Please return all the records exactly, with nothing left out.

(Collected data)
——————
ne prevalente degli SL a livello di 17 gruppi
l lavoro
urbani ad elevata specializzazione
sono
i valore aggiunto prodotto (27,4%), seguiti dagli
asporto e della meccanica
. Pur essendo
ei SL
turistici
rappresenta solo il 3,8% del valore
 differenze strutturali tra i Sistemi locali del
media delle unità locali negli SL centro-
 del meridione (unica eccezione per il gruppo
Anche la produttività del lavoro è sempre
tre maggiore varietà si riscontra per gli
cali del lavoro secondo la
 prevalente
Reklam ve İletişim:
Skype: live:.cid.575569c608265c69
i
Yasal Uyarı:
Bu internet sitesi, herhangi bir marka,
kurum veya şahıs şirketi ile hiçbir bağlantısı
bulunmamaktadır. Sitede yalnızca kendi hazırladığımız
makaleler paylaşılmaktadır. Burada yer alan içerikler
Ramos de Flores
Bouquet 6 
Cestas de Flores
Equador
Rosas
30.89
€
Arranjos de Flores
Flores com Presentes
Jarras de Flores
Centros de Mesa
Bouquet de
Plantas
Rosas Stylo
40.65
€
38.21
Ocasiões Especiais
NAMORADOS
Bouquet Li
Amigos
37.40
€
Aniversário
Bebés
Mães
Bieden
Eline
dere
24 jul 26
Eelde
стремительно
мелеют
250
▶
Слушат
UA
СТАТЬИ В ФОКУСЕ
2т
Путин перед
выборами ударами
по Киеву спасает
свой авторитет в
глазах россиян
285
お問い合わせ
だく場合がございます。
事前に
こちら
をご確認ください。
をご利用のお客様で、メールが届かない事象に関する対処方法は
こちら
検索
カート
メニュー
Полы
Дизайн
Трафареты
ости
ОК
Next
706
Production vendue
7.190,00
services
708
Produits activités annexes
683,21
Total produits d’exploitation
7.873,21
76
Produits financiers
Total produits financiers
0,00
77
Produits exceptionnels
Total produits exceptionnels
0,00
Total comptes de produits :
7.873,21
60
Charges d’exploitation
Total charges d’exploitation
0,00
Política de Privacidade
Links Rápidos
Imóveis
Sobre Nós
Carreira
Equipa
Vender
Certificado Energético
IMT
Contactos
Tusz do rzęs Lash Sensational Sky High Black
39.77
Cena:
——————
_EXERCISE RESPONSE_
ne prevalente degli SL a livello di 17 gruppi
l lavoro
urbani ad elevata specializzazione
sono
i valore aggiunto prodotto (27,4%), seguiti dagli
asporto e della meccanica
. Pur essendo
ei SL
turistici
rappresenta solo il 3,8% del valore
 differenze strutturali tra i Sistemi locali del
media delle unità locali negli SL centro-
 del meridione (unica eccezione per il gruppo
Anche la produttività del lavoro è sempre
tre maggiore varietà si riscontra per gli
cali del lavoro secondo la
 prevalente
Reklam ve İletişim:
Skype: live:.cid.575569c608265c69
i
Yasal Uyarı:
Bu internet sitesi, herhangi bir marka,
kurum veya şahıs şirketi ile hiçbir bağlantısı
bulunmamaktadır. Sitede yalnızca kendi hazırladığımız
makaleler paylaşılmaktadır. Burada yer alan içerikler
Ramos de Flores
Bouquet 6 
Cestas de Flores
Equador
Rosas
30.89
€
Arranjos de Flores
Flores com Presentes
Jarras de Flores
Centros de Mesa
Bouquet de
Plantas
Rosas Stylo
40.65
€
38.21
Ocasiões Especiais
NAMORADOS
Bouquet Li
Amigos
37.40
€
Aniversário
Bebés
Mães
Bieden
Eline
dere
24 jul 26
Eelde
стремительно
мелеют
250
▶
Слушат
UA
СТАТЬИ В ФОКУСЕ
2т
Путин перед
выборами ударами
по Киеву спасает
свой авторитет в
глазах россиян
285
お問い合わせ
だく場合がございます。
事前に
こちら
をご確認ください。
をご利用のお客様で、メールが届かない事象に関する対処方法は
こちら
検索
カート
メニュー
Полы
Дизайн
Трафареты
ости
ОК
Next
706
Production vendue
7.190,00
services
708
Produits activités annexes
683,21
Total produits d’exploitation
7.873,21
76
Produits financiers
Total produits financiers
0,00
77
Produits exceptionnels
Total produits exceptionnels
0,00
Total comptes de produits :
7.873,21
60
Charges d’exploitation
Total charges d’exploitation
0,00
Política de Privacidade
Links Rápidos
Imóveis
Sobre Nós
Carreira
Equipa
Vender
Certificado Energético
IMT
Contactos
Tusz do rzęs Lash Sensational Sky High Black
39.77
Cena:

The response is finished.